Suppose $LD=y,AL=x$ now so $[LKD]=\frac {x^2}{(x+y)^2}[ABD],[ALM]=\frac {x^2}{(x+y)^2}[ACD]$. So $[LKM]=\frac {x^2[ACD]-xy[ABD]}{(x+y)^2}$. Now as $\frac {LD}{AL}=\frac {MC}{AM}$ so $LK=MN$ and that implies $MNKL$ is nothing but a parralelogram.Now take $[AKD]=py,[AKB]=px,[BKC]=xt\implies [CKD]=yt$.Now so certainly $[ABCD]=(p+t)(x+y)$. And also $[KLMN]=2(x^2y(p+t)-xy(x+y)p$. So finally now we're required to $\frac {xy}{(x+y)^3}(\frac {xt-yp}{p+t})<\frac {4}{27}$.Now we can take $t\geq p$. So now keep $x,y,p$ constant, then $f(t)=(\frac {xt-yp}{p+t})$ is increasing.

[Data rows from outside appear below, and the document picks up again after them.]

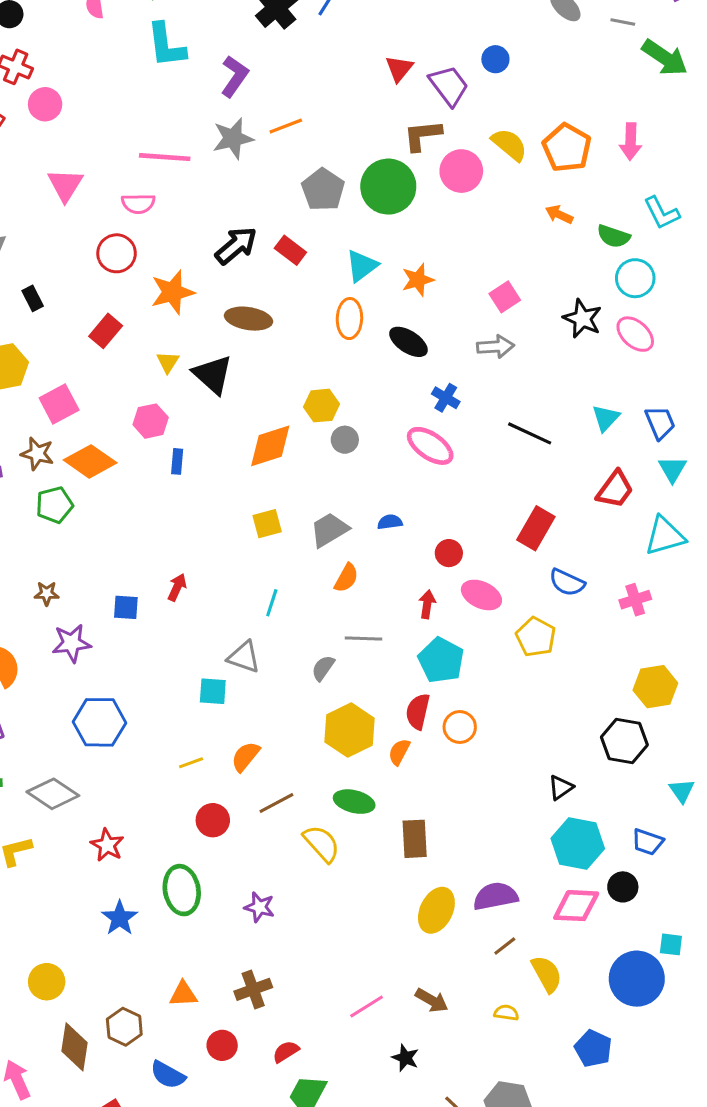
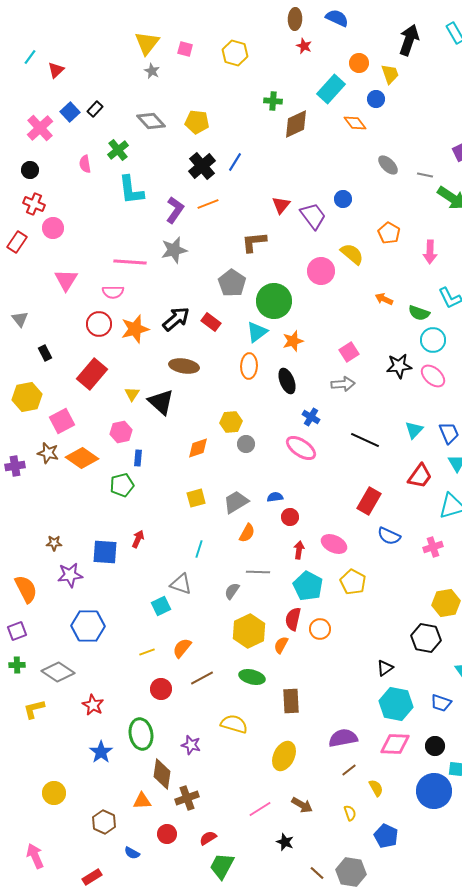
orange line: (286, 126) -> (208, 204), moved
brown L-shape: (422, 135) -> (254, 242), moved
orange pentagon: (567, 148) -> (389, 233), moved, size x0.7
green circle: (388, 187) -> (274, 301), moved
orange star: (172, 292) -> (135, 329), moved
black star: (582, 319) -> (399, 366), turned -30
red rectangle: (106, 331) -> (92, 374), size x1.4
black ellipse: (408, 342) -> (287, 381), turned 35
orange diamond: (270, 446) -> (198, 448), size x0.7
green pentagon: (54, 505) -> (122, 485), moved
red circle: (449, 553) -> (290, 517), moved
blue square: (126, 607) -> (105, 552), size x1.5
yellow pentagon: (536, 637) -> (353, 582), moved
cyan square: (213, 691) -> (161, 606), turned -30
yellow semicircle: (322, 843) -> (234, 724), moved, turned -32
black circle: (623, 887) -> (435, 746), moved
yellow ellipse: (436, 910) -> (284, 756), moved
yellow semicircle: (547, 974) -> (376, 788), size x0.7
yellow semicircle: (506, 1013) -> (350, 813), turned 63
brown diamond: (75, 1047) -> (162, 774), moved
blue pentagon: (593, 1048) -> (386, 836), moved
blue semicircle: (168, 1075) -> (132, 853), size x0.7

So $f(t)\leq \lim_{t\to\inf} f(t)= x$.Thus it's now remain to show $\frac {x^2y}{(x+y)^3}<\frac{4}{27}$. Which is obvious just by $AM-GM$ inequality,So done.

I dont see how the AM-GM gives you that result.

NgoNgang wrote: I dont see how the AM-GM gives you that result. Just use on $\frac {x}{2},\frac{x}{2},y$

Another way is to use $ { \frac {x}{x + y}, \frac {x}{x + y}, \frac {2y}{x + y} }$

$ \frac{x^2y}{(x+y)^3}<= \frac{4}{27} $ and not < (smaller). There is a positive element that is greater than zero on the denominator to make it smaller than zero.